TASK PROMPT -
Return every record exactly as written.

RECORDS TO PROCESS -
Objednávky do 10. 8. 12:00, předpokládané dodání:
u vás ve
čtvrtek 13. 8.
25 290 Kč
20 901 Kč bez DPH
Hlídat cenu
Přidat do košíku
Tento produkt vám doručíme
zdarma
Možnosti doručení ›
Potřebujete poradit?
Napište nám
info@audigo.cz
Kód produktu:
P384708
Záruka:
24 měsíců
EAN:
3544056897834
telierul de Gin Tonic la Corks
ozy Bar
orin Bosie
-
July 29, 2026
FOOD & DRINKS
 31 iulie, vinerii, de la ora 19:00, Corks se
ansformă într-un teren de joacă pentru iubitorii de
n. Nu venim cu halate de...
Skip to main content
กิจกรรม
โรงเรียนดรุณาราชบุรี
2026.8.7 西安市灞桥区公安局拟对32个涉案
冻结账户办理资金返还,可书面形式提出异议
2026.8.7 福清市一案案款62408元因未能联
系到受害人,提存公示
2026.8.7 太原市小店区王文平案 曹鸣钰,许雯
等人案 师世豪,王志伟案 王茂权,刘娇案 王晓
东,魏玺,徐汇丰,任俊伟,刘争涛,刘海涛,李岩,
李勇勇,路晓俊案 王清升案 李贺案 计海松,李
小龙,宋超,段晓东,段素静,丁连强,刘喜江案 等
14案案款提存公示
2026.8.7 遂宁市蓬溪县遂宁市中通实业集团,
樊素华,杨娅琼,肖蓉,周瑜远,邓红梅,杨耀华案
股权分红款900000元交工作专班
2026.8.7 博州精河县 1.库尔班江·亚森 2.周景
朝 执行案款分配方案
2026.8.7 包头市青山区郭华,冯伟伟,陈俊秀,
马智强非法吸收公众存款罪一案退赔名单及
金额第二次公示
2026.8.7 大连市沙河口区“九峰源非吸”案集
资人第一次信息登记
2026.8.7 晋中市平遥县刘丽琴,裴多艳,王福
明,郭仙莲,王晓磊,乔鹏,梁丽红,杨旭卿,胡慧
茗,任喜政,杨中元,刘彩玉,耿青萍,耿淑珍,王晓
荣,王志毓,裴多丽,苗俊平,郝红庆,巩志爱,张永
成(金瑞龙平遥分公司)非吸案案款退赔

OUTPUT -
Objednávky do 10. 8. 12:00, předpokládané dodání:
u vás ve
čtvrtek 13. 8.
25 290 Kč
20 901 Kč bez DPH
Hlídat cenu
Přidat do košíku
Tento produkt vám doručíme
zdarma
Možnosti doručení ›
Potřebujete poradit?
Napište nám
info@audigo.cz
Kód produktu:
P384708
Záruka:
24 měsíců
EAN:
3544056897834
telierul de Gin Tonic la Corks
ozy Bar
orin Bosie
-
July 29, 2026
FOOD & DRINKS
 31 iulie, vinerii, de la ora 19:00, Corks se
ansformă într-un teren de joacă pentru iubitorii de
n. Nu venim cu halate de...
Skip to main content
กิจกรรม
โรงเรียนดรุณาราชบุรี
2026.8.7 西安市灞桥区公安局拟对32个涉案
冻结账户办理资金返还,可书面形式提出异议
2026.8.7 福清市一案案款62408元因未能联
系到受害人,提存公示
2026.8.7 太原市小店区王文平案 曹鸣钰,许雯
等人案 师世豪,王志伟案 王茂权,刘娇案 王晓
东,魏玺,徐汇丰,任俊伟,刘争涛,刘海涛,李岩,
李勇勇,路晓俊案 王清升案 李贺案 计海松,李
小龙,宋超,段晓东,段素静,丁连强,刘喜江案 等
14案案款提存公示
2026.8.7 遂宁市蓬溪县遂宁市中通实业集团,
樊素华,杨娅琼,肖蓉,周瑜远,邓红梅,杨耀华案
股权分红款900000元交工作专班
2026.8.7 博州精河县 1.库尔班江·亚森 2.周景
朝 执行案款分配方案
2026.8.7 包头市青山区郭华,冯伟伟,陈俊秀,
马智强非法吸收公众存款罪一案退赔名单及
金额第二次公示
2026.8.7 大连市沙河口区“九峰源非吸”案集
资人第一次信息登记
2026.8.7 晋中市平遥县刘丽琴,裴多艳,王福
明,郭仙莲,王晓磊,乔鹏,梁丽红,杨旭卿,胡慧
茗,任喜政,杨中元,刘彩玉,耿青萍,耿淑珍,王晓
荣,王志毓,裴多丽,苗俊平,郝红庆,巩志爱,张永
成(金瑞龙平遥分公司)非吸案案款退赔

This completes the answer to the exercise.